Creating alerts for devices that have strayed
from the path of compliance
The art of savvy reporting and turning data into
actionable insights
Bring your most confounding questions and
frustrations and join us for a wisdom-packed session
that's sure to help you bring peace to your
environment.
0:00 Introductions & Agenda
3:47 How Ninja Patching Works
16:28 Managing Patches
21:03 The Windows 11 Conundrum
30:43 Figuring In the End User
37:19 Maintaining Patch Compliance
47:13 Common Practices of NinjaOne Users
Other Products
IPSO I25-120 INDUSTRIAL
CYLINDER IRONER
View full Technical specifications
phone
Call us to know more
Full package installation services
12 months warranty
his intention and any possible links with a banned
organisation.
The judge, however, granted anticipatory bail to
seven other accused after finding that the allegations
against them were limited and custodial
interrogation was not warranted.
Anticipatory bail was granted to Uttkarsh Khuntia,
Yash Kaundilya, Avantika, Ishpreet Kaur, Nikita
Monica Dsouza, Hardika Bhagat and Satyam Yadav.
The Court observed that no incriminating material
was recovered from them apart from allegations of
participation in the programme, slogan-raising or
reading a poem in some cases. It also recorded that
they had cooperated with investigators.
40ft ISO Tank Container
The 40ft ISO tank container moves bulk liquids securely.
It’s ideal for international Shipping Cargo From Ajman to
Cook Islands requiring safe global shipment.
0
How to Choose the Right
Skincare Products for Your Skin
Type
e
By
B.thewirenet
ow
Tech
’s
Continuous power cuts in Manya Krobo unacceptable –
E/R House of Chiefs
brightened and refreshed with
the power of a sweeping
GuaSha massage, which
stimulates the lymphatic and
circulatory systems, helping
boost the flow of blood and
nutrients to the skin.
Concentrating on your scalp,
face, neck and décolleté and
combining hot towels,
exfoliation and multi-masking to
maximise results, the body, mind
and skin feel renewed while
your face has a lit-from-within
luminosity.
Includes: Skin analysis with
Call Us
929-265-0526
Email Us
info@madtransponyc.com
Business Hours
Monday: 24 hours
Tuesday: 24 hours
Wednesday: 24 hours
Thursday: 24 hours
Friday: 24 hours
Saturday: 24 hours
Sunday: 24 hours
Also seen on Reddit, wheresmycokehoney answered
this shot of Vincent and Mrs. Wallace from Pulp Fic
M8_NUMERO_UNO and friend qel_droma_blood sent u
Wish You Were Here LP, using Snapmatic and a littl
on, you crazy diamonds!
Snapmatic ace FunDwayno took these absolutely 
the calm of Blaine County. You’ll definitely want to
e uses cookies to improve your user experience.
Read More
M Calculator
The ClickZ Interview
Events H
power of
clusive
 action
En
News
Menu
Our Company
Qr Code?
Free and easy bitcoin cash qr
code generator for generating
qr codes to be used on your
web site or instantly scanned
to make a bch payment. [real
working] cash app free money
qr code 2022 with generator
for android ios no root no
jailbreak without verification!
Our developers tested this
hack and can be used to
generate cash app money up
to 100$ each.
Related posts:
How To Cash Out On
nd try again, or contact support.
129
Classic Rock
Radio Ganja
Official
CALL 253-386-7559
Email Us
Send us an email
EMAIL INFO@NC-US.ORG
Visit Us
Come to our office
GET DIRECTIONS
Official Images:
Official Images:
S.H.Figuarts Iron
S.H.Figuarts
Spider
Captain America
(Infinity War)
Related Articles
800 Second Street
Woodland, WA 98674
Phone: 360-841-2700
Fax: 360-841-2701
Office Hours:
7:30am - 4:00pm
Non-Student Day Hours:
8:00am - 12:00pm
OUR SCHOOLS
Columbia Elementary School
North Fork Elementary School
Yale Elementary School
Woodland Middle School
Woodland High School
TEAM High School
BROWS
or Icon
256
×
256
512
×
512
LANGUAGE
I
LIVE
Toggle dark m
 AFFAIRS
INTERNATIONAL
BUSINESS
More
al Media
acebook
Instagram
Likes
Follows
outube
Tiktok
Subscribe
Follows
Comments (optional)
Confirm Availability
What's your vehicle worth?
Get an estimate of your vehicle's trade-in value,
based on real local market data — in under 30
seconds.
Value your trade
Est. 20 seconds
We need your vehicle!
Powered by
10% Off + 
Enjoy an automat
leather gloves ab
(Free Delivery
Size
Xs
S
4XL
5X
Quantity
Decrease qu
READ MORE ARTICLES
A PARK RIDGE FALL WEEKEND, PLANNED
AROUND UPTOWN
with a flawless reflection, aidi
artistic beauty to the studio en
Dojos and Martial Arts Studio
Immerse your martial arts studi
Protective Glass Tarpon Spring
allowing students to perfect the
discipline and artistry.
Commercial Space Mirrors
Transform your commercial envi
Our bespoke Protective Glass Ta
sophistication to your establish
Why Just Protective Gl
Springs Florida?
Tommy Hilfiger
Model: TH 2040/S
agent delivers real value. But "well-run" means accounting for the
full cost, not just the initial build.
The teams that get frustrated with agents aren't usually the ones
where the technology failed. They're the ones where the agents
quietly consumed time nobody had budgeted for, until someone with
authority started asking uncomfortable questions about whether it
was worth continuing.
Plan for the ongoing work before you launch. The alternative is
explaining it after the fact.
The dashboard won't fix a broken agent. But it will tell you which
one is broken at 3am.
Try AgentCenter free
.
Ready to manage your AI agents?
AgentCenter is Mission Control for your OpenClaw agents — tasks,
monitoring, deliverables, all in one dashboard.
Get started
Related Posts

# # # # #

WHAT THE TASK ASKS >> Transcribe the full set of records precisely.

RESPONSE BELOW >>
Creating alerts for devices that have strayed
from the path of compliance
The art of savvy reporting and turning data into
actionable insights
Bring your most confounding questions and
frustrations and join us for a wisdom-packed session
that's sure to help you bring peace to your
environment.
0:00 Introductions & Agenda
3:47 How Ninja Patching Works
16:28 Managing Patches
21:03 The Windows 11 Conundrum
30:43 Figuring In the End User
37:19 Maintaining Patch Compliance
47:13 Common Practices of NinjaOne Users
Other Products
IPSO I25-120 INDUSTRIAL
CYLINDER IRONER
View full Technical specifications
phone
Call us to know more
Full package installation services
12 months warranty
his intention and any possible links with a banned
organisation.
The judge, however, granted anticipatory bail to
seven other accused after finding that the allegations
against them were limited and custodial
interrogation was not warranted.
Anticipatory bail was granted to Uttkarsh Khuntia,
Yash Kaundilya, Avantika, Ishpreet Kaur, Nikita
Monica Dsouza, Hardika Bhagat and Satyam Yadav.
The Court observed that no incriminating material
was recovered from them apart from allegations of
participation in the programme, slogan-raising or
reading a poem in some cases. It also recorded that
they had cooperated with investigators.
40ft ISO Tank Container
The 40ft ISO tank container moves bulk liquids securely.
It’s ideal for international Shipping Cargo From Ajman to
Cook Islands requiring safe global shipment.
0
How to Choose the Right
Skincare Products for Your Skin
Type
e
By
B.thewirenet
ow
Tech
’s
Continuous power cuts in Manya Krobo unacceptable –
E/R House of Chiefs
brightened and refreshed with
the power of a sweeping
GuaSha massage, which
stimulates the lymphatic and
circulatory systems, helping
boost the flow of blood and
nutrients to the skin.
Concentrating on your scalp,
face, neck and décolleté and
combining hot towels,
exfoliation and multi-masking to
maximise results, the body, mind
and skin feel renewed while
your face has a lit-from-within
luminosity.
Includes: Skin analysis with
Call Us
929-265-0526
Email Us
info@madtransponyc.com
Business Hours
Monday: 24 hours
Tuesday: 24 hours
Wednesday: 24 hours
Thursday: 24 hours
Friday: 24 hours
Saturday: 24 hours
Sunday: 24 hours
Also seen on Reddit, wheresmycokehoney answered
this shot of Vincent and Mrs. Wallace from Pulp Fic
M8_NUMERO_UNO and friend qel_droma_blood sent u
Wish You Were Here LP, using Snapmatic and a littl
on, you crazy diamonds!
Snapmatic ace FunDwayno took these absolutely 
the calm of Blaine County. You’ll definitely want to
e uses cookies to improve your user experience.
Read More
M Calculator
The ClickZ Interview
Events H
power of
clusive
 action
En
News
Menu
Our Company
Qr Code?
Free and easy bitcoin cash qr
code generator for generating
qr codes to be used on your
web site or instantly scanned
to make a bch payment. [real
working] cash app free money
qr code 2022 with generator
for android ios no root no
jailbreak without verification!
Our developers tested this
hack and can be used to
generate cash app money up
to 100$ each.
Related posts:
How To Cash Out On
nd try again, or contact support.
129
Classic Rock
Radio Ganja
Official
CALL 253-386-7559
Email Us
Send us an email
EMAIL INFO@NC-US.ORG
Visit Us
Come to our office
GET DIRECTIONS
Official Images:
Official Images:
S.H.Figuarts Iron
S.H.Figuarts
Spider
Captain America
(Infinity War)
Related Articles
800 Second Street
Woodland, WA 98674
Phone: 360-841-2700
Fax: 360-841-2701
Office Hours:
7:30am - 4:00pm
Non-Student Day Hours:
8:00am - 12:00pm
OUR SCHOOLS
Columbia Elementary School
North Fork Elementary School
Yale Elementary School
Woodland Middle School
Woodland High School
TEAM High School
BROWS
or Icon
256
×
256
512
×
512
LANGUAGE
I
LIVE
Toggle dark m
 AFFAIRS
INTERNATIONAL
BUSINESS
More
al Media
acebook
Instagram
Likes
Follows
outube
Tiktok
Subscribe
Follows
Comments (optional)
Confirm Availability
What's your vehicle worth?
Get an estimate of your vehicle's trade-in value,
based on real local market data — in under 30
seconds.
Value your trade
Est. 20 seconds
We need your vehicle!
Powered by
10% Off + 
Enjoy an automat
leather gloves ab
(Free Delivery
Size
Xs
S
4XL
5X
Quantity
Decrease qu
READ MORE ARTICLES
A PARK RIDGE FALL WEEKEND, PLANNED
AROUND UPTOWN
with a flawless reflection, aidi
artistic beauty to the studio en
Dojos and Martial Arts Studio
Immerse your martial arts studi
Protective Glass Tarpon Spring
allowing students to perfect the
discipline and artistry.
Commercial Space Mirrors
Transform your commercial envi
Our bespoke Protective Glass Ta
sophistication to your establish
Why Just Protective Gl
Springs Florida?
Tommy Hilfiger
Model: TH 2040/S
agent delivers real value. But "well-run" means accounting for the
full cost, not just the initial build.
The teams that get frustrated with agents aren't usually the ones
where the technology failed. They're the ones where the agents
quietly consumed time nobody had budgeted for, until someone with
authority started asking uncomfortable questions about whether it
was worth continuing.
Plan for the ongoing work before you launch. The alternative is
explaining it after the fact.
The dashboard won't fix a broken agent. But it will tell you which
one is broken at 3am.
Try AgentCenter free
.
Ready to manage your AI agents?
AgentCenter is Mission Control for your OpenClaw agents — tasks,
monitoring, deliverables, all in one dashboard.
Get started
Related Posts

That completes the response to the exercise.